Hardy was one of two panelists speaking Wednesday at the University of Wyoming on renewable energy sources during the Wyoming Energy Summit. The event, sponsored by the Wyoming Business Report, a sister publication to the Wyoming Tribune Eagle, saw attendance from several lawmakers and candidates for statewide offices, including some running to be the state’s next governor.
Wyoming has a lot going for it when it comes to potential for developing renewable energy sources. Though it has a burgeoning wind sector, solar has been slow to start. And there’s currently no nuclear power presence in the Cowboy State.
But that could change, Hardy said.
While he said UAMPS doesn’t advocate for an energy portfolio that’s comprised entirely of either renewables or minerals, having an array of sources would make sense for the Cowboy State.
Small modular reactors, or SMRs, are a type of nuclear fission reactor smaller than conventional reactors. Hardy said UAMPS is working with the U.S. Department of Energy on projects to implement nuclear reactors as energy supplies. The idea, Hardy said, is to build small reactors in a factory environment, allowing suppliers to provide nuclear energy in a way that aggressively controls costs.

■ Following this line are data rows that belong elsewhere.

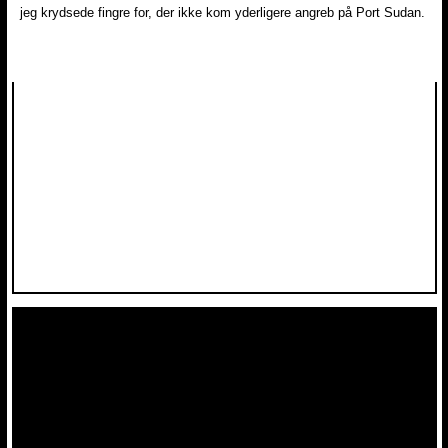
jeg krydsede fingre for, der ikke kom yderligere angreb på Port Sudan.
​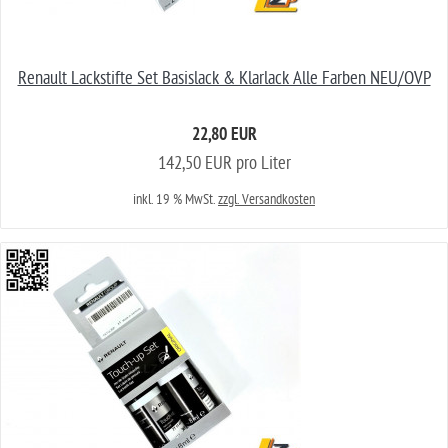
Renault Lackstifte Set Basislack & Klarlack Alle Farben NEU/OVP
22,80 EUR
142,50 EUR pro Liter
inkl. 19 % MwSt.
zzgl. Versandkosten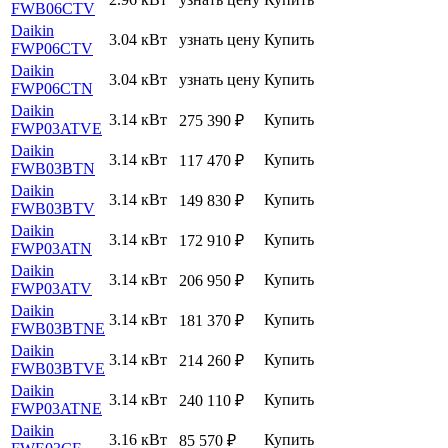
FWB06CTV
Daikin
3.04 кВт
узнать цену
Купить
FWP06CTV
Daikin
3.04 кВт
узнать цену
Купить
FWP06CTN
Daikin
3.14 кВт
Купить
275 390
₽
FWP03ATVE
Daikin
3.14 кВт
Купить
117 470
₽
FWB03BTN
Daikin
3.14 кВт
Купить
149 830
₽
FWB03BTV
Daikin
3.14 кВт
Купить
172 910
₽
FWP03ATN
Daikin
3.14 кВт
Купить
206 950
₽
FWP03ATV
Daikin
3.14 кВт
Купить
181 370
₽
FWB03BTNE
Daikin
3.14 кВт
Купить
214 260
₽
FWB03BTVE
Daikin
3.14 кВт
Купить
240 110
₽
FWP03ATNE
Daikin
3.16 кВт
Купить
85 570
₽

And because of the way the reactors are designed, Hardy said they wouldn’t pose the risk of repeating the disaster in Fukushima, Japan, where an earthquake led to nuclear meltdowns and the release of radioactive materials. It remains the most significant nuclear disaster since the 1986 accident at a Chernobyl power plant in the former Ukrainian republic of the Soviet Union.
“These reactors sit in a common pool of water, and because of this design, the problems that happened in Fukushima are not a problem,” Hardy said. “You can walk away from these things without auxiliary power. These things will safely shut down without any operator actions. That was recently demonstrated by a press release from the (U.S. Nuclear Regulatory Commission, or NRC).”
The NRC’s approval of the design is a big deal, Hardy said. For Wyoming, it could mean the state could take advantage of existing transmission infrastructure to implement SMR power plants as coal plants expire.
“These small nuclear reactors, a couple of 600-megawatt plants, could be dropped in the same sites,” Hardy said. “Utilize the water, utilize the transmission, the economies are there, the workforce is there. … It would be a shame to throw all that away.”
Developers working with state and federal regulations can be cumbersome, Hardy said. Wyoming could implement state and local policies and advocate for federal policies that would “create a path of least resistance” to implementing SMRs, he said.
“To the extent Wyoming policymakers, legislators and communities can work together to get on board sooner, rather than later, would be very advantageous,” Hardy said.